Albert Camus, dans la préface de son petit livre « l’envers et l’endroit », livre une réflexion qui éclaire notre démarche :
« On trouve dans le monde beaucoup d’injustices – écrit –il – mais il en est une dont on ne parle jamais, qui est celle du climat. Lorsque la pauvreté se conjugue avec cette vie sans ciel, ni espoir, qu’en arrivant à l’âge d’homme j’ai découverte dans les horribles faubourgs de nos villes, alors l’injustice dernière, et la plus révoltante, est consommée : il faut tout faire, en effet, pour que ces hommes échappent à la double humiliation de la misère et de la laideur ».
C’est le sens de ce projet, caractéristique de par sa luminosité, son esthétisme et les garanties de sécurité, qui a consisté à transformer ce sordide « passage souterrain » en « passage de la place », en lui donnant toutes les apparences d’une bouche de métro, conçue dans l’esprit « art nouveau » du concepteur du métro parisien, Hector Guimard.
La municipalité a souhaité en effet, par delà cette opération originale et d’un coût tout-à-fait raisonnable, conforter la requalification du centre-bourg, engagée depuis dix ans : rénovation de la mairie, du groupe scolaire, création de la médiathèque, création d’un cabinet de téléconsultation médicale, d’un cabinet paramédical, d’un cabinet infirmier, création d’un local commercial, création de la ruche qui accueille micro entreprises, sécurisation des abords de l’école, création d’une boulangerie qui ouvrira début mai.
Le projet ambitionnait de provoquer une véritable mutation de ce lieu sinistre pour en faire un espace accueillant, respectueux de ses habitants et garantissant à ces derniers des conditions de confort et de sécurité qu’ils sont en droit d’attendre d’un lieu public.
La transformation d’un tunnel sinistre où le piéton marchait au pas de course en un passage agréable et lumineux n’est pas un projet grandiose mais une action incontestablement utile, avec même un potentiel de développement culturel comme le montre le métro parisien, où l’art souterrain a déjà démontré qu’il pouvait joindre l’agréable à l’utile.
En témoigne le livre que vient d’écrire, en collaboration avec la RATP, Mme PIEGAT, critique d’art, relatant ses plus belles immersions dans le métro parisien, comme celle de la station Concorde, tapissée en 1989 de 49 000 carreaux reproduisant les 49 000 lettres de la Déclaration des droits de l’homme et du citoyen.
Je pense donc qu’on peut encore l’agrémenter de différentes manières : une fresque d’ambiance extérieure sur les plaques béton qui séparent de la voie ferrée, des emplacements réservés à des expositions picturales, et pourquoi pas une ambiance musicale, bref à y permettre la flânerie, chère à Walter Benjamin dans son travail sur Paris au début du XXe siècle, hautement prémonitoire puisqu’il s’intitule… « le livre des Passages » !

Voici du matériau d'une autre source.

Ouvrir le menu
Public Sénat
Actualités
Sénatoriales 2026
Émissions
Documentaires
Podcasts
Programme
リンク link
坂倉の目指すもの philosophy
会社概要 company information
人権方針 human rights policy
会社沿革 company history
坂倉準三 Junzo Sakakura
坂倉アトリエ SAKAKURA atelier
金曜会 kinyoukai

Les entreprises locales sélectionnées ont remarquablement tenu leurs engagements en termes de coût et de qualité de prestations : DUFOSSEZ pour le gros œuvre, PARTNER ELEC pour l’électricité, SPHERE pour le revêtement et la peinture, FERRONNERIE AVESNOISE pour la métallerie.

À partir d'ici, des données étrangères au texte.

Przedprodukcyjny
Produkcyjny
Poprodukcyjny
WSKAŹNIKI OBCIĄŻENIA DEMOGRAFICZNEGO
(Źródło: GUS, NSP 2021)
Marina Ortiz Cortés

Qu’il nous soit donc permis de remercier aujourd’hui le concepteur, Pascal Delplanche, notre collègue conseiller délégué aux projets et ancien collaborateur d’architecte, les financeurs, et trois artistes bénévoles de l’AMLC, Marie-Claire Dubois, Michel Casset et Gérard Lavigne pour les lettrages sur céramique.
Sans oublier le service assainissement de l’Agglomération qui nous accompagne pour réguler l’écoulement des eaux de ruissellement en ce point bas de la commune et nos agents techniques, qui ont en charge la propreté de ce lieu.
Sur un budget total HT de 91 184, 18 €, l’Etat, via la DETR, nous a aidés à hauteur de 27 355, 25 € (30%), le Conseil Régional, au titre du Fresat (Fonds Spécial de Relance Et de Solidarité Avec les Territoires), pour un montant identique (30 %), et le Fonds de concours de la Communauté d’Agglomération à hauteur de 18 236,84 € (20 %), soit une part à charge pour la commune de 18 237, 09 €
Aux services de l’Etat, aux conseillers régionaux et aux conseillers communautaires, nous exprimons notre gratitude et leur assurons que ce soutien est un encouragement pour notre équipe à continuer d’œuvrer à la requalification du centre-bourg.